Over the next five years, we plan to grow up to 1 million baby native oysters in floating baskets, and when they’re 50p size we’ll introduce them to the seabed to restore the oyster reefs that were once prevalent in Loch Craignish. Oysters are eco-system engineers, filtering and cleaning the water, and building complex reefs that become fish spawning grounds and nurseries, and havens for biodiversity.


In mid-august, local divers and snorkellers will survey the seabed to look for safe, suitable places for our oyster restoration, and next spring, with the help of our academic partners from SAMS and Stirling University we’ll start to recreate the reefs. Meanwhile, we’ll be taking in another 100,000 juvenile oysters soon, all of which need monitoring, grading and keeping predator-free.

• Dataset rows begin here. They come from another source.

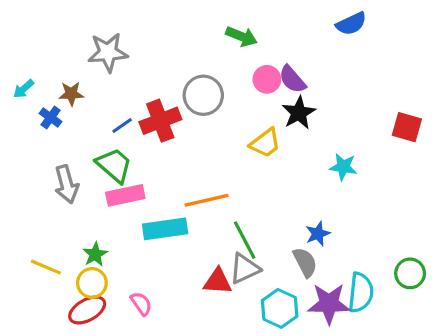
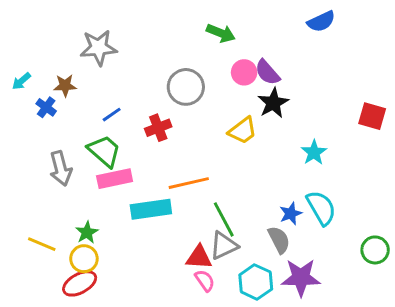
red cross: (160, 121) -> (158, 128), moved, size x0.7
cyan star: (343, 167) -> (314, 152), turned 30
cyan semicircle: (361, 292) -> (321, 208), moved, turned -36
pink semicircle: (141, 304) -> (205, 281), moved

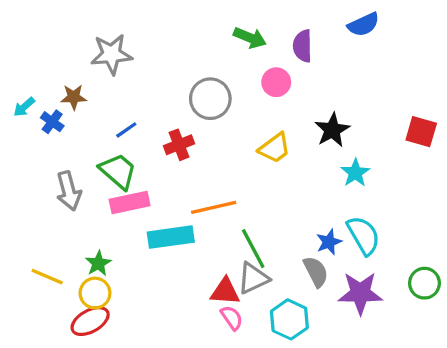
purple semicircle: (267, 72) -> (303, 46), moved, turned 40
cyan arrow: (21, 81) -> (24, 107), moved
black star: (273, 103) -> (332, 130), moved
purple star: (301, 278) -> (360, 293), moved

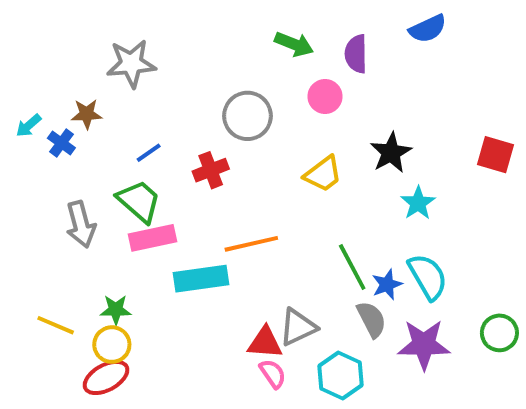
green line: (253, 249) -> (352, 267), moved
green star: (98, 263) -> (116, 310), turned 30

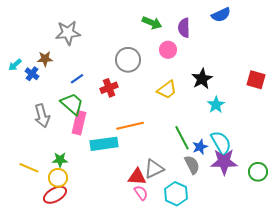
pink rectangle: (153, 238) -> (79, 123), turned -65
purple star: (424, 345) -> (224, 162), moved

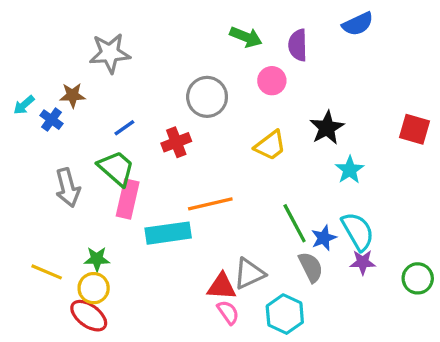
purple star: (224, 162) -> (363, 262), size x0.6
red ellipse: (55, 195) -> (89, 316), turned 65

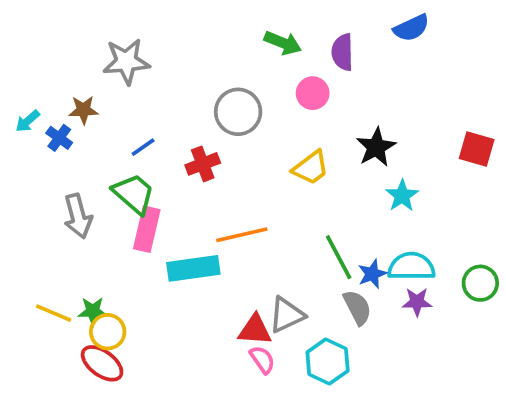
cyan semicircle: (358, 231) -> (411, 266), turned -60
green star: (97, 259) -> (93, 311), moved
green circle: (418, 278) -> (480, 283), moved

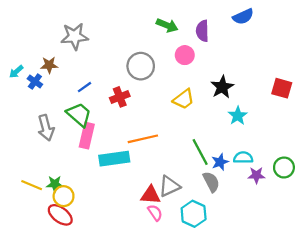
cyan semicircle: (411, 266) -> (243, 158), size x0.7
purple star: (417, 302) -> (256, 175), moved

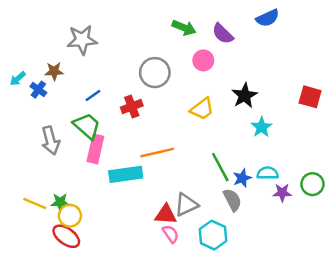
purple semicircle: (202, 31) -> (223, 34), turned -45

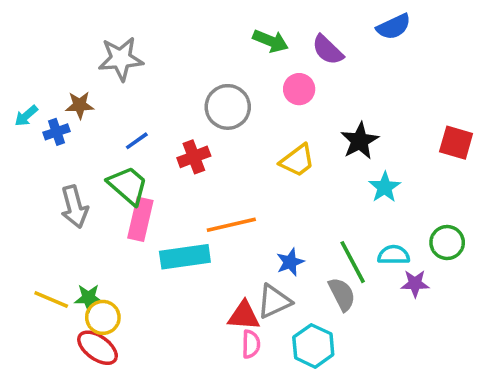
blue cross: (38, 90) -> (56, 132), turned 35
green line: (220, 167) -> (353, 262), moved
blue star: (242, 178) -> (290, 262), moved
green circle: (312, 184) -> (447, 242), moved
pink semicircle: (171, 234) -> (251, 344), turned 36

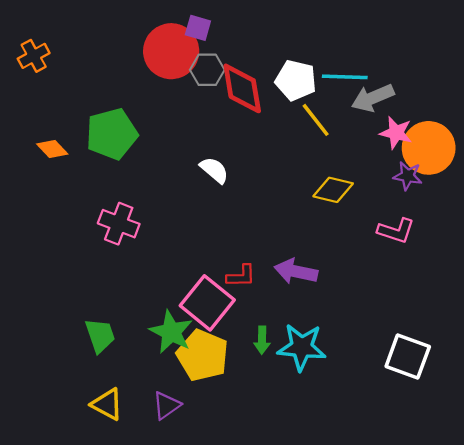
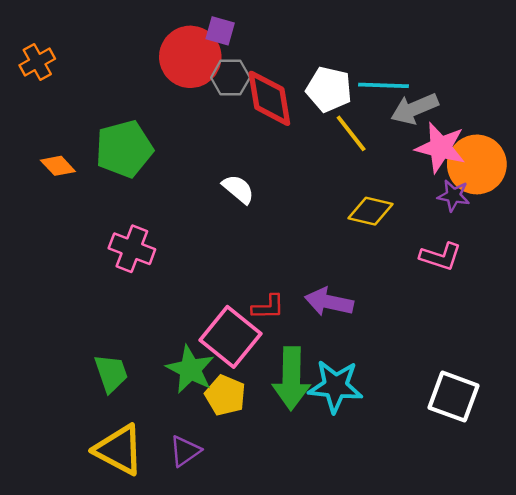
pink star: (396, 133) -> (441, 148), size x1.4
green arrow: (262, 340) -> (291, 378), size x2.0
yellow pentagon: (203, 355) -> (225, 395), size x0.7
yellow triangle: (107, 404) -> (119, 450), size x1.4

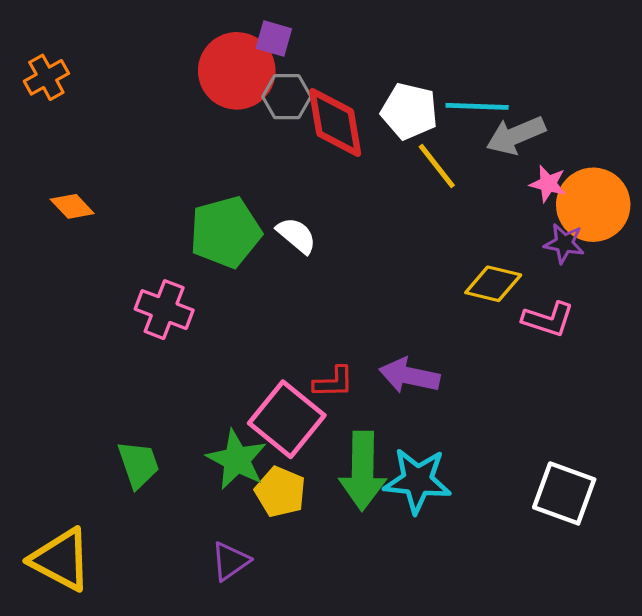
pink star: (441, 148) -> (548, 184), size x0.6
green pentagon: (124, 149) -> (225, 232), moved
yellow diamond: (371, 211) -> (493, 284), moved
yellow triangle: (119, 450) -> (61, 560), moved

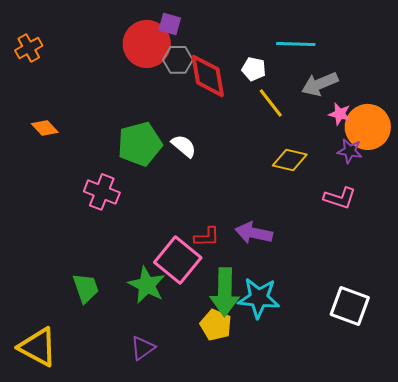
cyan line: (477, 106) -> (296, 44), moved
white pentagon: (409, 111) -> (254, 69), size x0.7
yellow diamond: (493, 284) -> (290, 160), moved
yellow pentagon: (280, 492) -> (216, 325), moved

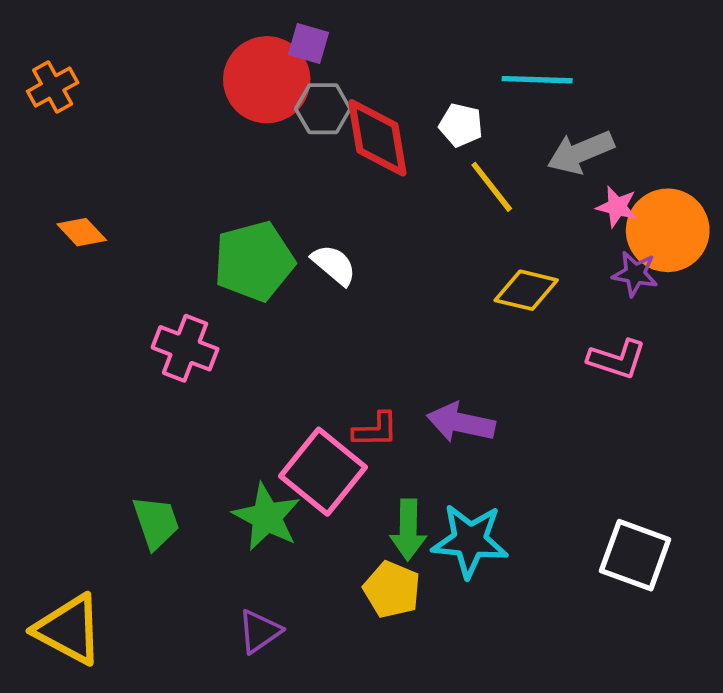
green arrow: (225, 292) -> (408, 530), size x0.7

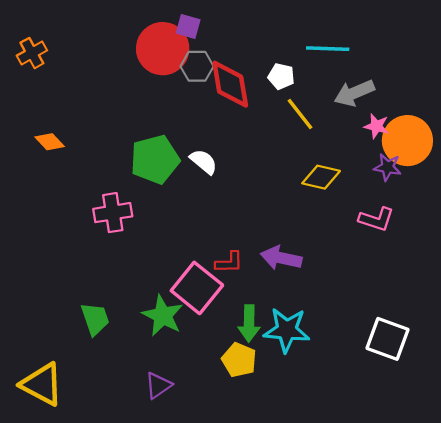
pink cross: (185, 348) -> (113, 213), turned -30

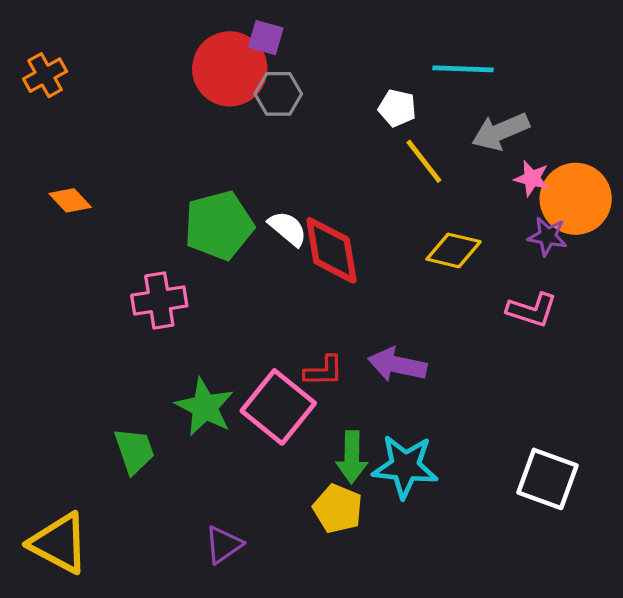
red diamond: (230, 84) -> (331, 250), moved
green star: (163, 316) -> (205, 407), moved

It’s been two years of development to get to this stage. Fortunately, we now have a National Lottery Grant covering the costs. It would have been impossible otherwise. For all that the Scottish Government promotes healthy seas, practical marine conservation is hard. It’s a long slog getting the permissions and licences, and the tortuous bureaucratic process is almost designed to put off the faint-hearted. But now that our oysters are going in the water, we’re in a good position to help other communities wanting to do the same. The problem is there’s too much talk about marine conservation – we need to get on and do it. We need more habitat restoration projects, more No Take Zones, and a Three Mile Limit to keep out destructive bottom dredging and bottom trawling. The health of our seas and future coastal fishing jobs depend on it. Moreover, it would be a huge achievement to get the unprotected Loch Craignish designated as a Marine Protected Area for community-led habitat restoration and regenerative aquaculture. It’s an exciting prospect! Maybe scallop ranching and seaweed next?